Disaster can strike at any given moment. It could be when you’re having a night out with friends, at work, or even at home alone. And truth be told, not many of us are adequately prepared for when it does strike. Yes, we don’t have an advanced medical degree, nor are we nurses working at the NHS. But first aid at work does not require anyone to be a trained medical professional.

Education courses like first aid at work training teaches the trainees on how to perform a successful first aid in the case of an emergency. First aid at work training teaches an individual with the skillset on how to assist an injured person with temporarily. Therefore, this training plays an important role in maintaining the wellbeing of the workplace. An employee who is properly trained would be able to perform first aid when needed and can stop the situation from escalating. Therefore, it is your responsibility as an employee to provide your staff with adequate training. We only need to do so much so that the ailments of an injured person are not aggravated. Our duty of care only lies to the extent of the injured party not getting worse before receiving medical treatment.

Having a health and safety system in a workplace was instituted by the Health and Safety Act of 1974. This obligated employers to control and be responsible for the risks their workers were exposed to. A more detailed list of legislation on first aid at work may be found on the Health and Safety Executive Website.
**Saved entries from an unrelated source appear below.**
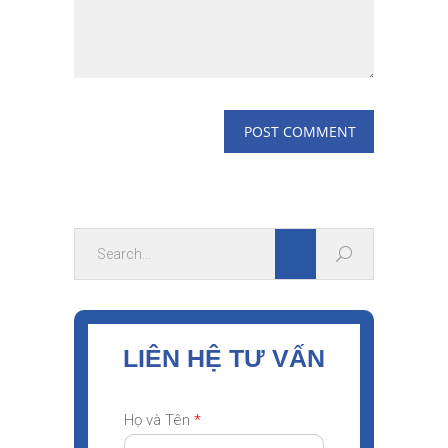
LIÊN HỆ TƯ VẤN
Họ và Tên
*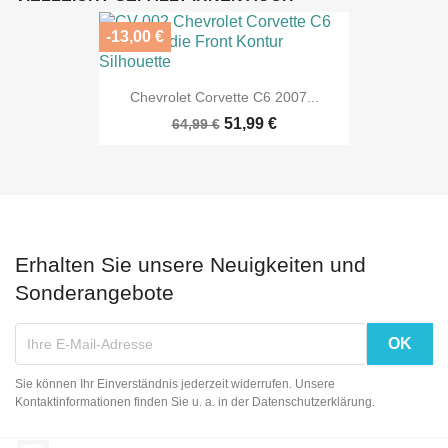
-13,00 €
Chevrolet Corvette C6 2007...
51,99 €
64,99 €
Erhalten Sie unsere Neuigkeiten und
Sonderangebote
Sie können Ihr Einverständnis jederzeit widerrufen. Unsere
Kontaktinformationen finden Sie u. a. in der Datenschutzerklärung.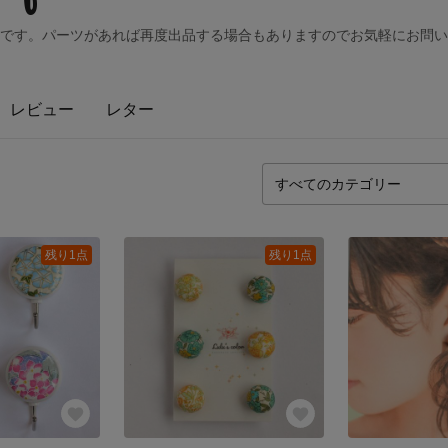
のです。パーツがあれば再度出品する場合もありますのでお気軽にお問い
レビュー
レター
残り1点
残り1点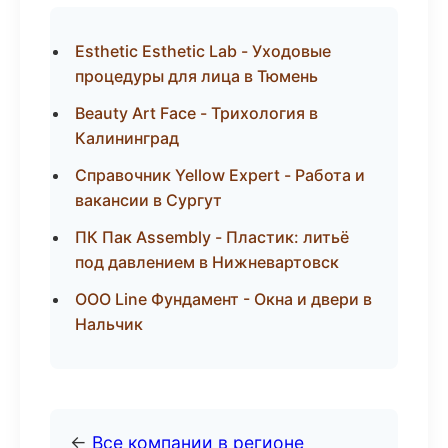
Esthetic Esthetic Lab - Уходовые
процедуры для лица в Тюмень
Beauty Art Face - Трихология в
Калининград
Справочник Yellow Expert - Работа и
вакансии в Сургут
ПК Пак Assembly - Пластик: литьё
под давлением в Нижневартовск
ООО Line Фундамент - Окна и двери в
Нальчик
←
Все компании в регионе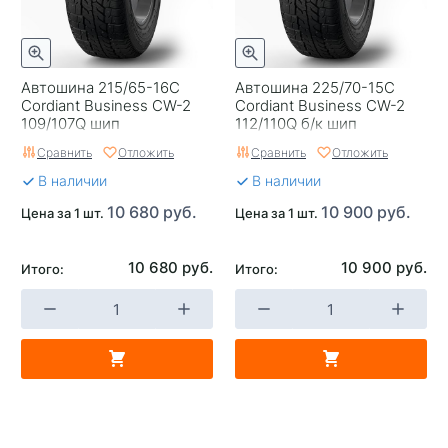
Автошина 215/65-16C
Автошина 225/70-15C
Cordiant Business CW-2
Cordiant Business CW-2
109/107Q шип
112/110Q б/к шип
Сравнить
Отложить
Сравнить
Отложить
В наличии
В наличии
10 680 руб.
10 900 руб.
Цена за 1 шт.
Цена за 1 шт.
10 680 руб.
10 900 руб.
Итого:
Итого: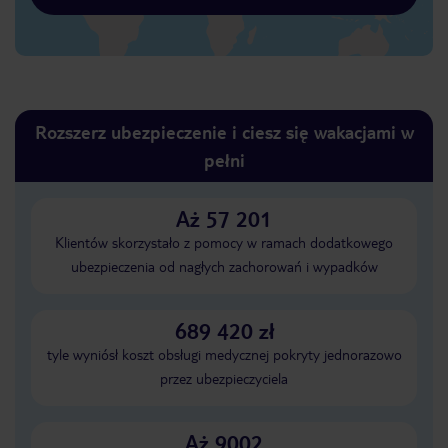
Rozszerz ubezpieczenie i ciesz się wakacjami w
pełni
Aż 57 201
Klientów skorzystało z pomocy w ramach dodatkowego
ubezpieczenia od nagłych zachorowań i wypadków
689 420 zł
tyle wyniósł koszt obsługi medycznej pokryty jednorazowo
przez ubezpieczyciela
Aż 9002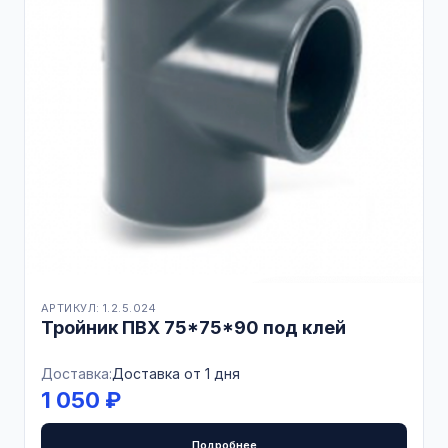
АРТИКУЛ: 1.2.5.024
Тройник ПВХ 75*75*90 под клей
Доставка:
Доставка от 1 дня
1 050 ₽
Подробнее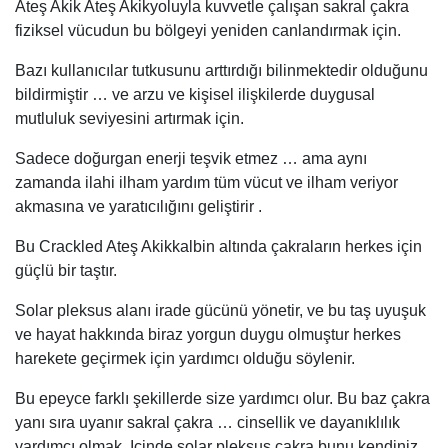
Ateş Akik Ateş Akikyoluyla kuvvetle çalışan sakral çakra
fiziksel vücudun bu bölgeyi yeniden canlandırmak için.
Bazı kullanıcılar tutkusunu arttırdığı bilinmektedir olduğunu
bildirmiştir … ve arzu ve kişisel ilişkilerde duygusal
mutluluk seviyesini artırmak için.
Sadece doğurgan enerji teşvik etmez … ama aynı
zamanda ilahi ilham yardım tüm vücut ve ilham veriyor
akmasına ve yaratıcılığını geliştirir .
Bu Crackled Ateş Akikkalbin altında çakraların herkes için
güçlü bir taştır.
Solar pleksus alanı irade gücünü yönetir, ve bu taş uyuşuk
ve hayat hakkında biraz yorgun duygu olmuştur herkes
harekete geçirmek için yardımcı olduğu söylenir.
Bu epeyce farklı şekillerde size yardımcı olur. Bu baz çakra
yanı sıra uyanır sakral çakra … cinsellik ve dayanıklılık
yardımcı olmak. Içinde solar pleksus çakra bunu kendiniz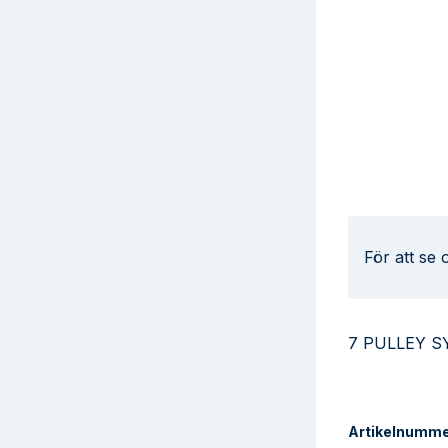
För att se
7 PULLEY S
Artikelnumm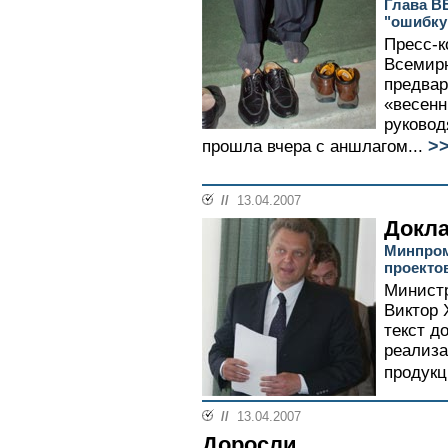
Глава В
"ошибку
Пресс-к
Всемирн
предва
«весенн
руковод
>
прошла вчера с аншлагом...
//
13.04.2007
Докла
Минпром
проекто
Министр
Виктор 
текст д
реализа
продукци
//
13.04.2007
Доросли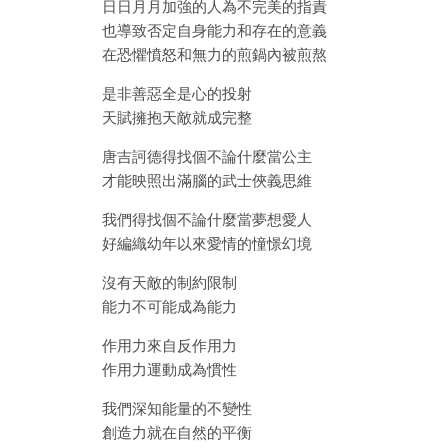
日日月月加強的人為不完美的指責
也導致否定自身能力和存在的意義
在恐懼憤怒和無力的煎鍋內被煎熬
是非善惡全是心的投射
天賦擁抱天敵就成完整
唐吉訶德得找個不論什麼當公主
才能映照出滿腦的武士俠義思維
我們得找個不論什麼當夢想愛人
好編織幼年以來愛情的憧憬幻境
沒有天敵的制約限制
能力不可能成為能力
作用力來自反作用力
作用力運動成為慣性
我們深知能量的不變性
創造力就在自然的平衡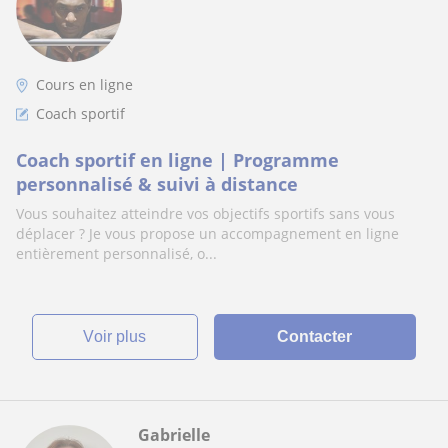
Cours en ligne
Coach sportif
Coach sportif en ligne | Programme
personnalisé & suivi à distance
Vous souhaitez atteindre vos objectifs sportifs sans vous
déplacer ? Je vous propose un accompagnement en ligne
entièrement personnalisé, o...
voir plus
Contacter
Gabrielle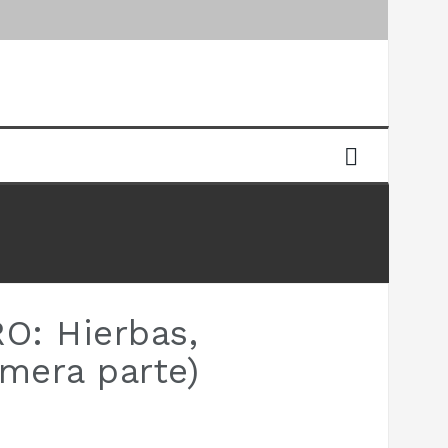
: Hierbas,
imera parte)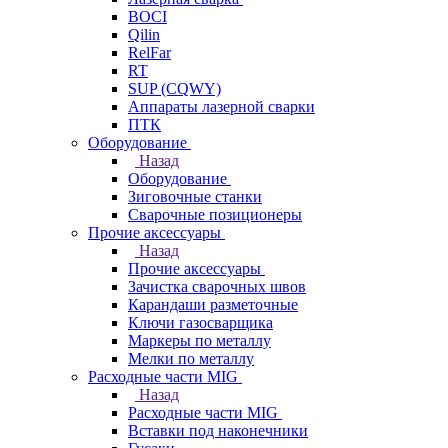
BOCI
Qilin
RelFar
RT
SUP (CQWY)
Аппараты лазерной сварки
ПТК
Оборудование
Назад
Оборудование
Зиговочные станки
Сварочные позиционеры
Прочие аксессуары
Назад
Прочие аксессуары
Зачистка сварочных швов
Карандаши разметочные
Ключи газосварщика
Маркеры по металлу
Мелки по металлу
Расходные части MIG
Назад
Расходные части MIG
Вставки под наконечники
It is thereto essential for any workplace to develop a first aid program. First aid training is simple enough for a layperson to understand and execute. So risks of aggravation during actual engagement are low. Nonetheless, there are basic guidelines for first aid at work that must be adhered to and complied with;

Staying Calm

Usually, when someone sustains an injury, we freeze. Our minds cannot fathom the situation around us. And because of this, we cannot help or assist. Therefore, the first “do” of first aid at work is staying calm. We can understand and work accordingly to diffuse the situation if we’re relaxed and composed. We can interpret what is required in such a moment of peril. And we can calmly execute the necessary steps until a medical professional takes over.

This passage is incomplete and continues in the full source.